> About this task: Locate "Herosi (628, 554)" in the listing. Transcribe the line that contains it and every line that follows, through the last, omitting all pictures.

━━━━━━

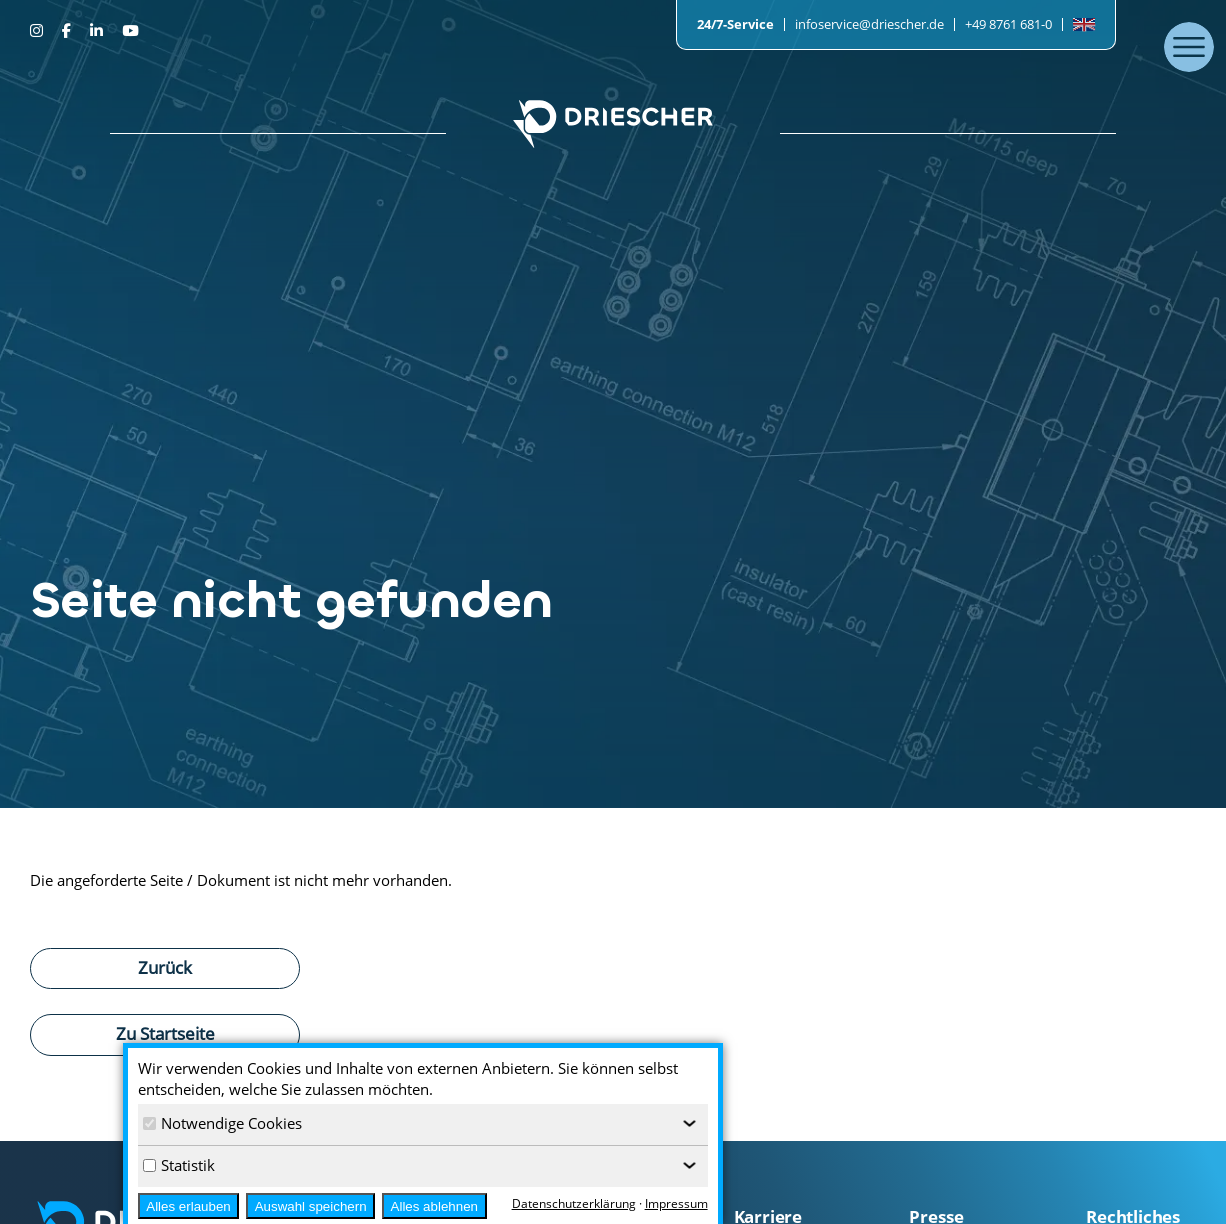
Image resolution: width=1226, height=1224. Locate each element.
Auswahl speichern (311, 1206)
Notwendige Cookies (222, 1123)
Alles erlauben (188, 1206)
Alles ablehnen (434, 1206)
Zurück (165, 967)
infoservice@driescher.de (869, 24)
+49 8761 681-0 (1008, 24)
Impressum (676, 1203)
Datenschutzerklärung (574, 1203)
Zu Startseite (165, 1033)
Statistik (179, 1165)
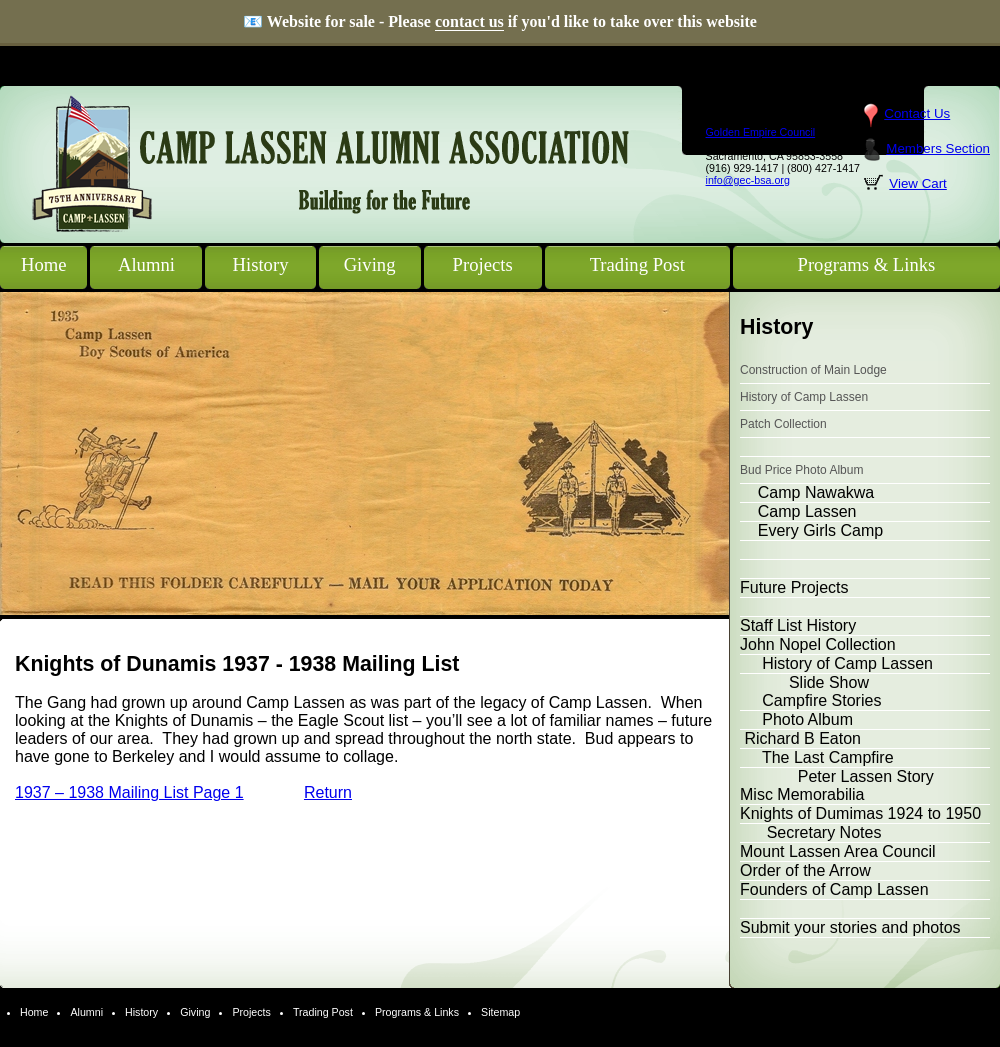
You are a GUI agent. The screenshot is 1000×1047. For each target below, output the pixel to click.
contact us (469, 21)
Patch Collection (783, 424)
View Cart (918, 183)
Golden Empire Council (761, 132)
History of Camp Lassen (804, 397)
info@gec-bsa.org (748, 180)
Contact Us (917, 113)
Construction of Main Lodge (813, 370)
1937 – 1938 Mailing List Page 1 (129, 792)
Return (328, 792)
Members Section (938, 148)
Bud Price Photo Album (801, 470)
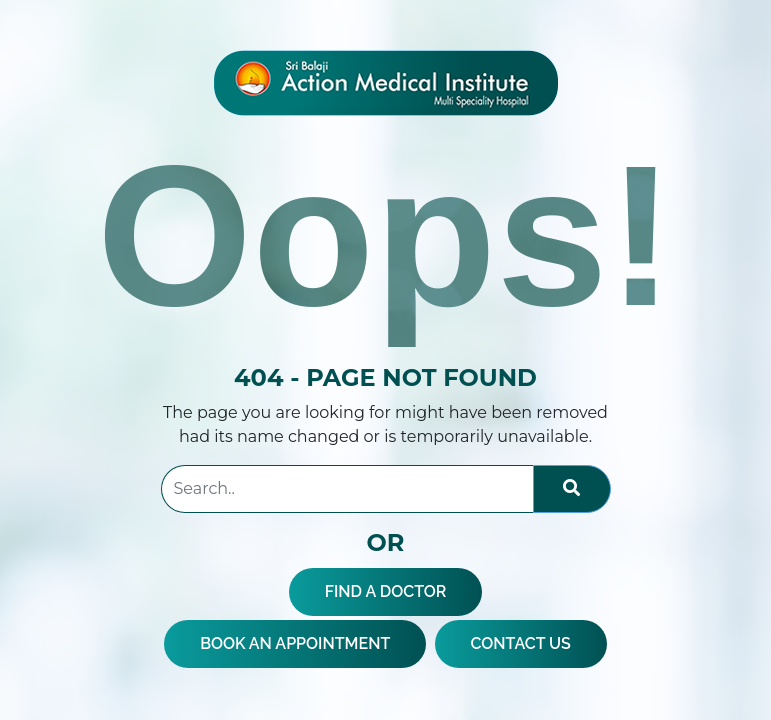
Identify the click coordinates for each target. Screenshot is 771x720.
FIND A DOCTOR (386, 591)
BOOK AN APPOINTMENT (295, 643)
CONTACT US (521, 643)
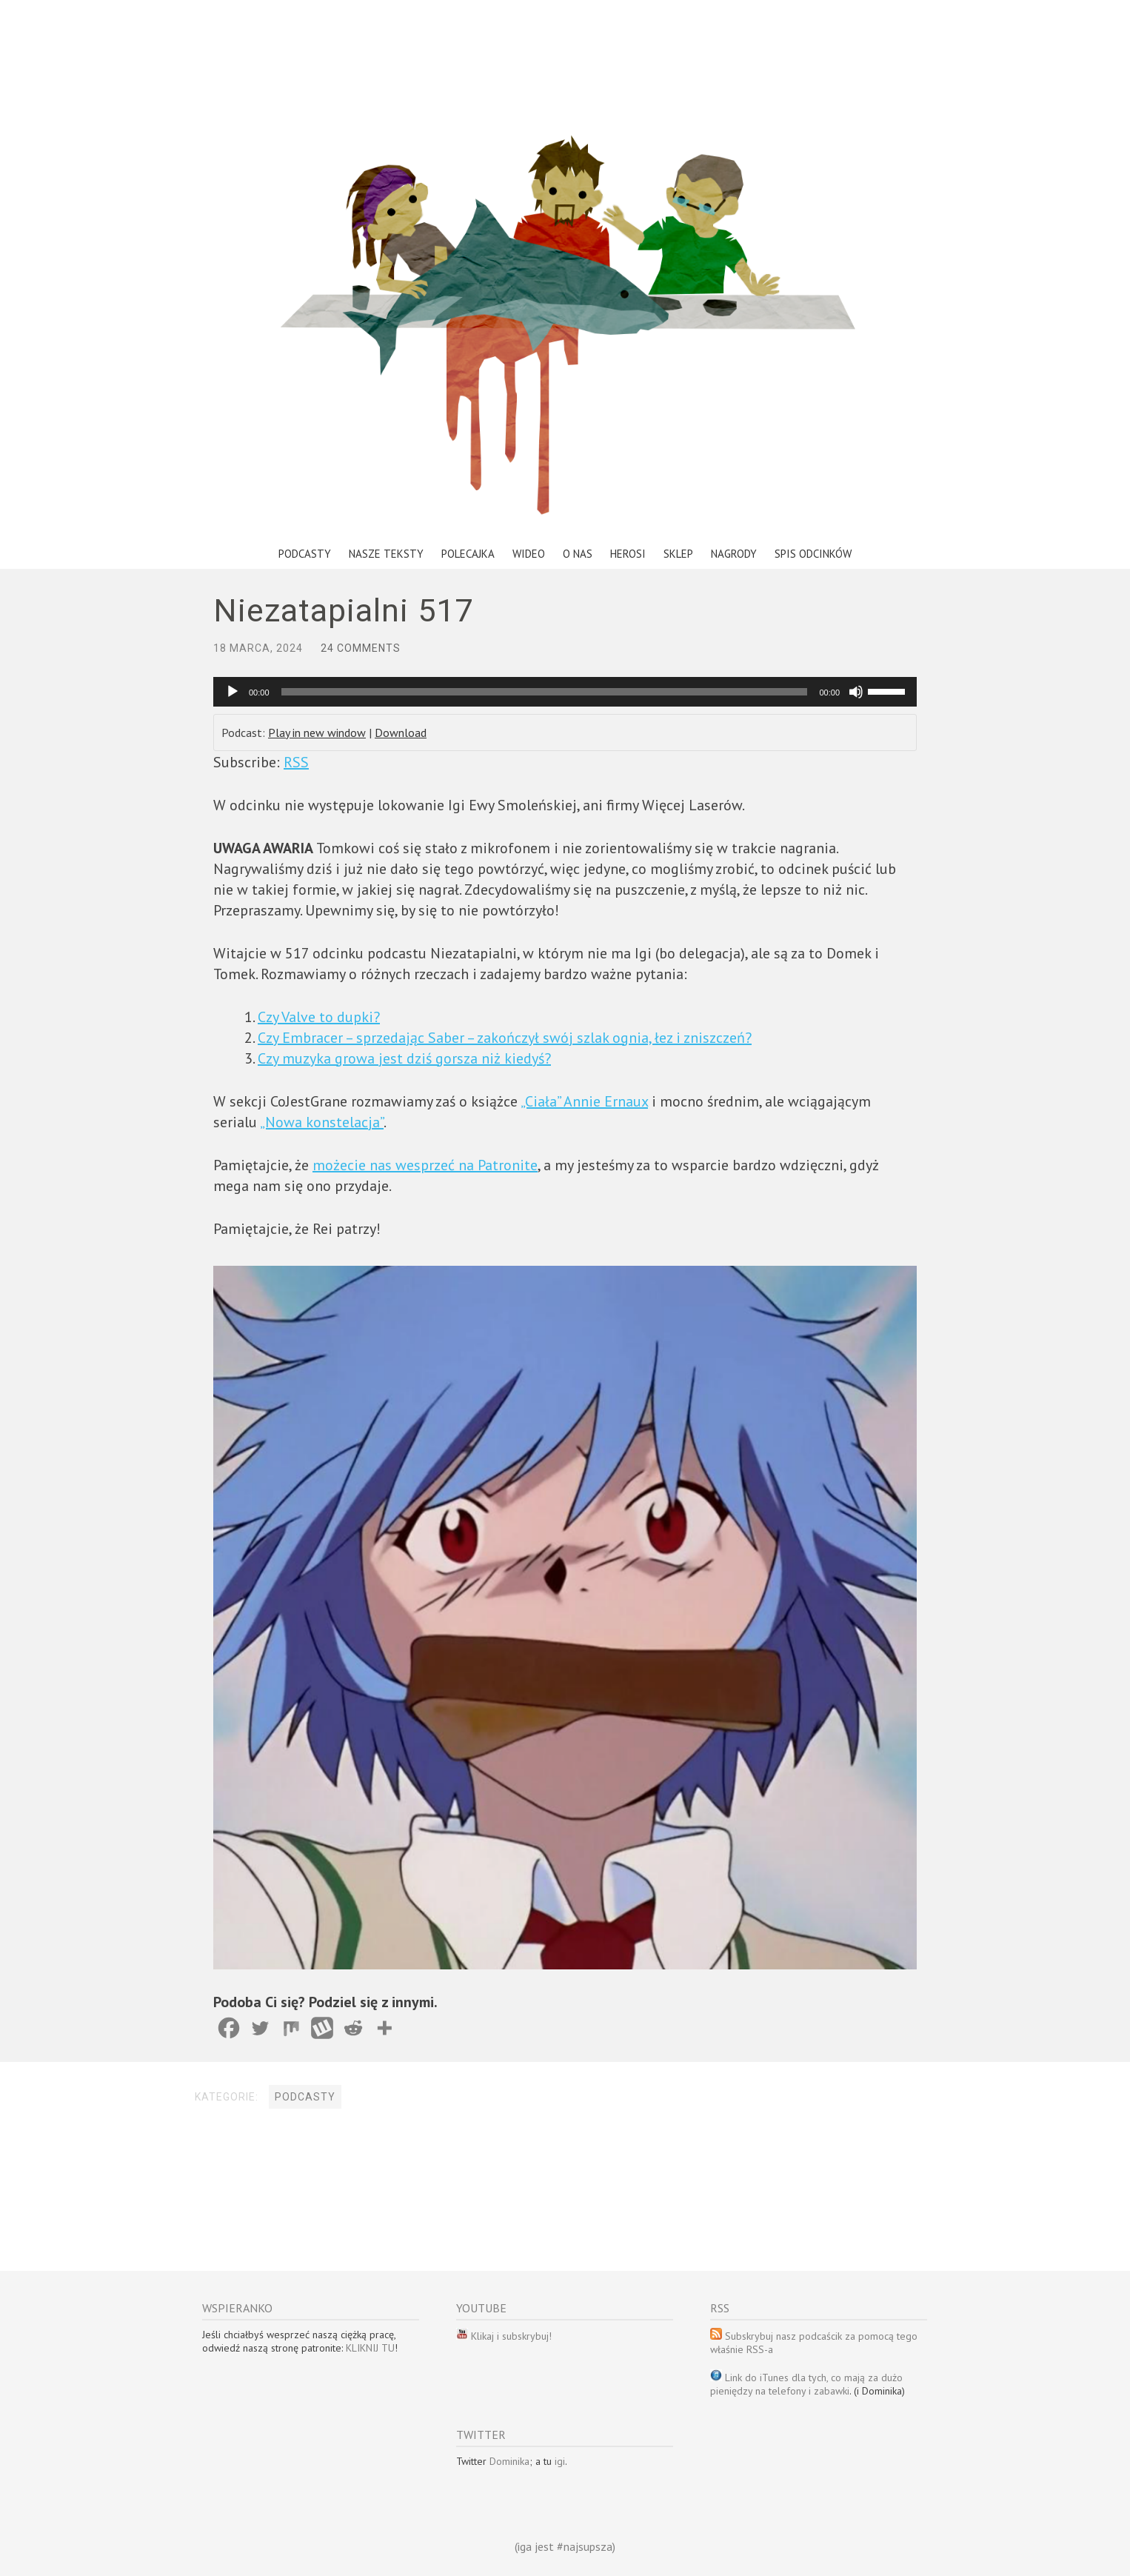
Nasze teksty (386, 554)
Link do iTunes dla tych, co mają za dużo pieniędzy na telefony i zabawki (806, 2384)
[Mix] (291, 2028)
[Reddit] (353, 2028)
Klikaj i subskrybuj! (510, 2336)
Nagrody (734, 554)
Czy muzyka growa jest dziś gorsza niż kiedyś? (404, 1058)
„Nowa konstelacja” (322, 1122)
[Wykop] (322, 2028)
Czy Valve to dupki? (319, 1017)
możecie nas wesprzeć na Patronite (425, 1165)
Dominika (509, 2461)
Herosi (628, 554)
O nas (577, 554)
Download (401, 732)
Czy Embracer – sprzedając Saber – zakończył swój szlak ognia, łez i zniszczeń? (505, 1037)
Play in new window (317, 732)
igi (560, 2461)
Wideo (528, 554)
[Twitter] (260, 2028)
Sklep (678, 554)
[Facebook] (229, 2028)
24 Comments (361, 648)
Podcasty (304, 554)
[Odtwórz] (232, 691)
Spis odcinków (813, 554)
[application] (565, 692)
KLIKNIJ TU (370, 2348)
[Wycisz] (856, 691)
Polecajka (468, 554)
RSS (296, 762)
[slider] (544, 691)
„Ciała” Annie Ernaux (584, 1101)
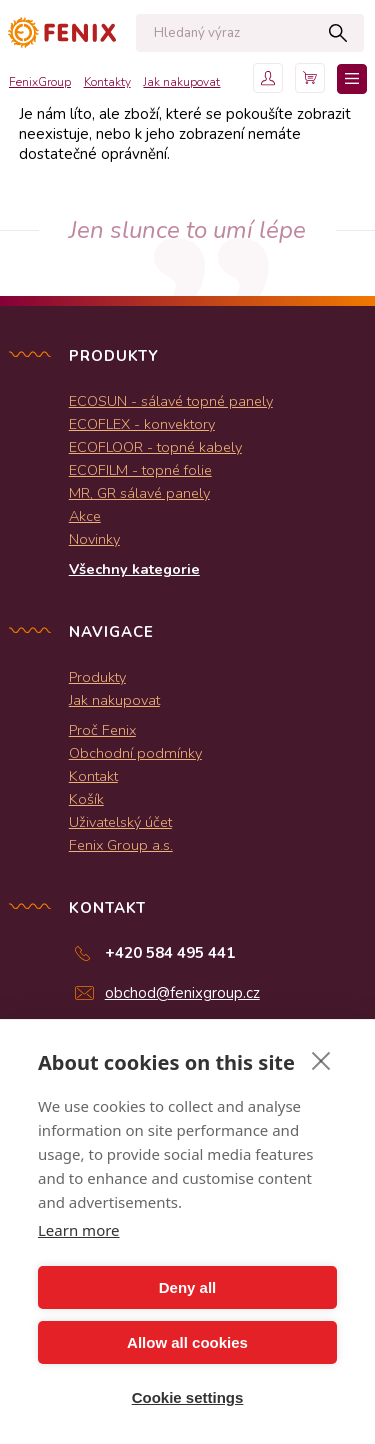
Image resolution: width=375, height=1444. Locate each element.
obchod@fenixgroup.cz (182, 993)
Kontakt (93, 776)
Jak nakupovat (181, 82)
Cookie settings (188, 1397)
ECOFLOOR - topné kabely (155, 447)
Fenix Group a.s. (121, 845)
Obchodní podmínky (135, 753)
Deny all (188, 1287)
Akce (85, 516)
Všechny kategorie (134, 569)
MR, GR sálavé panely (139, 493)
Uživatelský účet (120, 822)
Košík (86, 799)
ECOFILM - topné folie (140, 470)
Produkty (97, 677)
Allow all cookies (187, 1342)
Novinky (94, 539)
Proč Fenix (102, 730)
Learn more (79, 1230)
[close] (321, 1060)
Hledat (338, 33)
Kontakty (107, 82)
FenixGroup (40, 82)
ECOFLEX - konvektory (142, 424)
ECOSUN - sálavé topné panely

━━━━━━

> Problem solution:
Herosi (628, 554)
O nas (577, 554)
Download (401, 732)
Czy Embracer – sprzedając Saber – zakończył swój szlak ognia, łez i zniszczeń? (505, 1037)
Play in new window (317, 732)
igi (560, 2461)
Wideo (528, 554)
[Twitter] (260, 2028)
Sklep (678, 554)
[Facebook] (229, 2028)
24 Comments (361, 648)
Podcasty (304, 554)
[Odtwórz] (232, 691)
Spis odcinków (813, 554)
[application] (565, 692)
KLIKNIJ TU (370, 2348)
[Wycisz] (856, 691)
Polecajka (468, 554)
RSS (296, 762)
[slider] (544, 691)
„Ciała” Annie Ernaux (584, 1101)
Image resolution: width=375, height=1444. Locate each element.
obchod@fenixgroup.cz (182, 993)
Kontakt (93, 776)
Jak nakupovat (181, 82)
Cookie settings (188, 1397)
ECOFLOOR - topné kabely (155, 447)
Fenix Group a.s. (121, 845)
Obchodní podmínky (135, 753)
Deny all (188, 1287)
Akce (85, 516)
Všechny kategorie (134, 569)
MR, GR sálavé panely (139, 493)
Uživatelský účet (120, 822)
Košík (86, 799)
ECOFILM - topné folie (140, 470)
Produkty (97, 677)
Allow all cookies (187, 1342)
Novinky (94, 539)
Proč Fenix (102, 730)
Learn more (79, 1230)
[close] (321, 1060)
Hledat (338, 33)
Kontakty (107, 82)
FenixGroup (40, 82)
ECOFLEX - konvektory (142, 424)
ECOSUN - sálavé topné panely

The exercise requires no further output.